In Brisbane the summer mean was 28.92 C, barely 0.05 above the average of 28.87 C.  Both round to 28.9C, so Brisbane’s summer was absolutely…. average. (Thanks to Ken Stewart for that).

Thanks to Chris Gillham for the line graphs.

What does it mean?

There is no denying it was hot in some parts of Australia this summer, and may have been extreme, though that is certainly not true for the parts where most Australians live. But whether the nation as a whole experienced record heat depends on how its measured, and as I’ll post tomorrow, the “average” of a whole continent can be measured many different ways with many different data-sets.

Why is the BOM seeking headlines and declaring records, when the data-set and methods are so unfinished they have not been released publicly? (Plenty of errors and flaws and mysterious adjustments have been found in past sets.) Why is the BOM focused on one season, or a few weeks of heat, when it’s only the long term trends that matter (as they remind us whenever it’s cold)?
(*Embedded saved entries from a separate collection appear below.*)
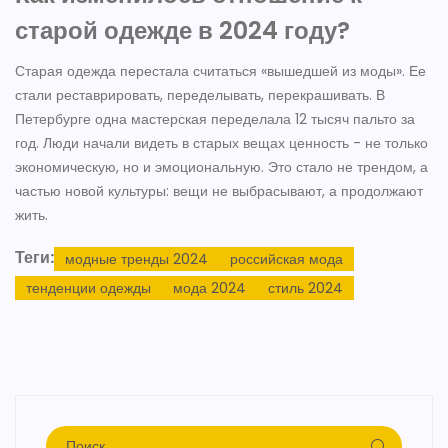
старой одежде в 2024 году?
Старая одежда перестала считаться «вышедшей из моды». Ее
стали реставрировать, переделывать, перекрашивать. В
Петербурге одна мастерская переделала 12 тысяч пальто за
год. Люди начали видеть в старых вещах ценность - не только
экономическую, но и эмоциональную. Это стало не трендом, а
частью новой культуры: вещи не выбрасывают, а продолжают
жить.
Теги:
модные тренды 2024
российская мода
тенденции одежды
мода 2024
стиль 2024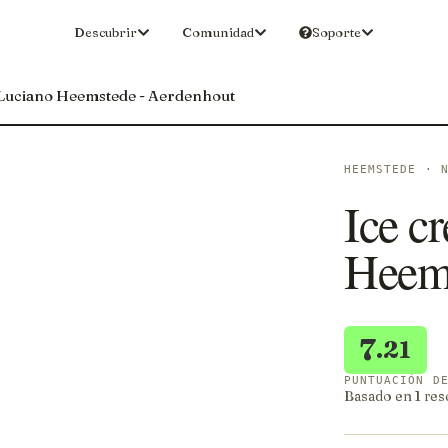
Descubrir
Comunidad
Soporte
 Luciano Heemstede - Aerdenhout
HEEMSTEDE · 
Ice c
Heems
7
.21
PUNTUACIÓN D
Basado en 1 res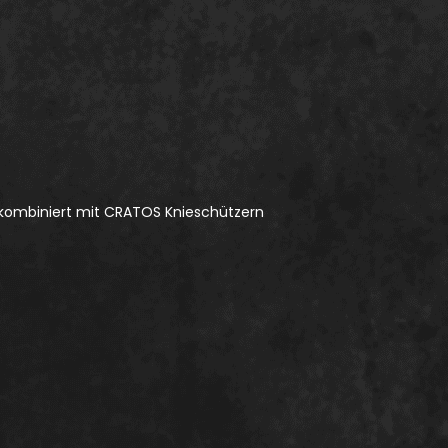
n kombiniert mit CRATOS Knieschützern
Why won’t the BOM announce how temperatures are averaged and measured before they announce the records?

Why are the BOM seeding the idea that this summer “felt” hot to Australians when it’s not just unscientific, but incorrect?

Why do they focus on one hot day in Moomba, when the records there are so short they would have missed all the previous hot spells? Those previous hot spells broke the Moomba records over and over and a long time ago.

In the end, even if it was a record hot summer, that doesn’t mean CO2 caused any of it. The world has been warming for 300 years. The world has been warmer before. None of that was connected to CO2 levels.